Authored by Tony Feng
Created on Oct 13th, 2022
Last Modified on Oct 16th, 2022
Intro
This sereis of posts contains a summary of materials and readings from the course CSCI 1460 Computational Linguistics that I’ve taken @ Brown University. The class aims to explore techniques regarding recent advances in NLP with deep learning. I posted these “Notes” (what I’ve learnt) for study and review only.
Langauge Modeling
Definition
- It assigns a probability to a sequence of words
- Given a sequence of words, predict the most likely next word
- Generate likely sequences of words
Applications
- Unconstrained text generation
- Conditional text generation,
- Machine Translation
- Speech Recognition
- Summarization
- Representation Learning
N-gram Langauge Models
Directly Computing Corpus Stats
It just computes the probability directly, but langauge is dynamic and we cannot ensure same sentence will exist in the corpus for multiple times.
$$P(w_0, …, w_1) = \frac{n}{N(l)} $$
, where $n$ is num of occurances of $w_0, …, w_1$ and $N$ is number of sequences with length $l$.
Unigram Language Model
$$ P\left(w_{0} \ldots w_{n}\right)=P\left(w_{0}\right) P\left(w_{1} \mid w_{0}\right) P\left(w_{2} \mid w_{0}, w_{1}\right) \ldots P\left(w_{n} \mid w_{0} \ldots w_{n-1}\right)$$
According to Naive Asumption, we have $ P\left(w_{i} \mid w_{0} \ldots w_{i-1}\right) \approx P\left(w_{i}\right) $.
$$ P\left(w_{0} \ldots w_{n}\right) \approx P\left(w_{0}\right) P\left(w_{1}\right) P\left(w_{2}\right) \ldots P\left(w_{n}\right) $$
However, $P($“give me an apple”$)$ equals $P($“give an apple me”$)$.
Bigram Language Model
According to Markov Assumption, we have $P\left(w_{i} \mid w_{0} \ldots w_{i-1}\right) \approx P\left(w_{i} \mid w_{i-1}\right)$.
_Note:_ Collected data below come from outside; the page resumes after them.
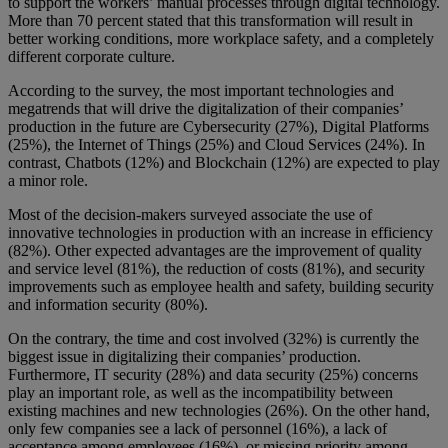
to support the workers’ manual processes through digital technology.
More than 70 percent stated that this transformation will result in
better working conditions, more workplace safety, and a completely
different corporate culture.
According to the survey, the most important technologies and
megatrends that will drive the digitalization of their companies’
production in the future are Cybersecurity (27%), Digital Platforms
(25%), the Internet of Things (25%) and Cloud Services (24%). In
contrast, Chatbots (12%) and Blockchain (12%) are expected to play
a minor role.
Most of the decision-makers surveyed associate the use of
innovative technologies in production with an increase in efficiency
(82%). Other expected advantages are the improvement of quality
and service level (81%), the reduction of costs (81%), and security
improvements such as employee health and safety, building security
and information security (80%).
On the contrary, the time and cost involved (32%) is currently the
biggest issue in digitalizing their companies’ production.
Furthermore, IT security (28%) and data security (25%) concerns
play an important role, as well as the incompatibility between
existing machines and new technologies (26%). On the other hand,
only few companies see a lack of personnel (16%), a lack of
acceptance among employees (16%), or missing priority among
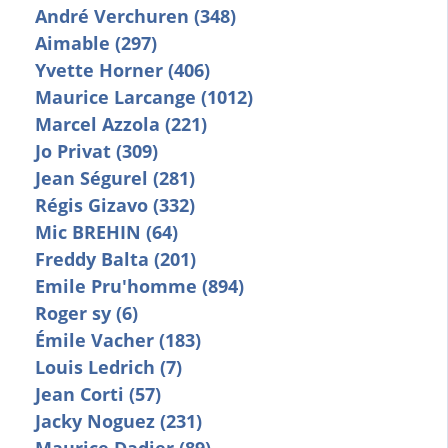
André Verchuren (348)
Aimable (297)
Yvette Horner (406)
Maurice Larcange (1012)
Marcel Azzola (221)
Jo Privat (309)
Jean Ségurel (281)
Régis Gizavo (332)
Mic BREHIN (64)
Freddy Balta (201)
Emile Pru'homme (894)
Roger sy (6)
Émile Vacher (183)
Louis Ledrich (7)
Jean Corti (57)
Jacky Noguez (231)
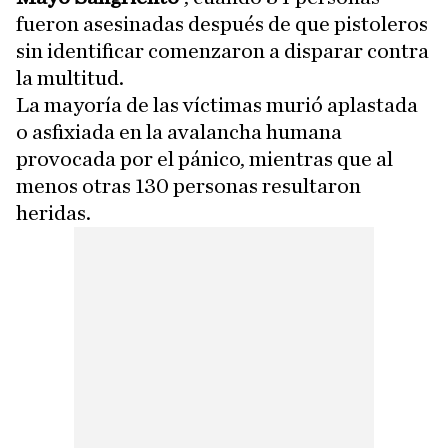
fueron asesinadas después de que pistoleros
sin identificar comenzaron a disparar contra
la multitud.
La mayoría de las víctimas murió aplastada
o asfixiada en la avalancha humana
provocada por el pánico, mientras que al
menos otras 130 personas resultaron
heridas.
$$P\left(w_{0} \ldots w_{n}\right) \approx P\left(w_{0}\right) P\left(w_{1} \mid w_{0}\right) P\left(w_{2} \mid w_{1}\right) \ldots P\left(w_{n} \mid w_{n-1}\right)$$
N-gram Language Model
$$P\left(w_{0} \ldots w_{n}\right) \approx \prod_{i=0}^{n} P\left(w_{i} \mid w_{i-(n-1)} \ldots w_{i-1}\right)$$
Smoothing
Laplace Smoothing
The basic idea is to “add one” to everything, so there won’t be zero counts.
- It needs to renormalize to keep it probability distribution
$$P\left(w_{n} \mid w_{n-1}\right)=\frac{N\left(w_{n-1} w_{n}\right)+1}{\sum_{w}\left(N\left(w_{n-1} w\right)+1\right)}$$ - It is often intepreted as discounting, beacuse we borrow probability mass from high-frequency words in order to make room for unseen words.
Backoff
We can estimate the probability of a longer sequence from the probabilities of its subsequences. If an ngram of length $n$ is not observed, use the corresponding length $n-1$ ngram instead.
$$P(a, b, c) \cong P(a, b) \cong P(a)$$
Interpolation
All counts are estimated using a weighted combination of smaller ngrams. It requires renormalization.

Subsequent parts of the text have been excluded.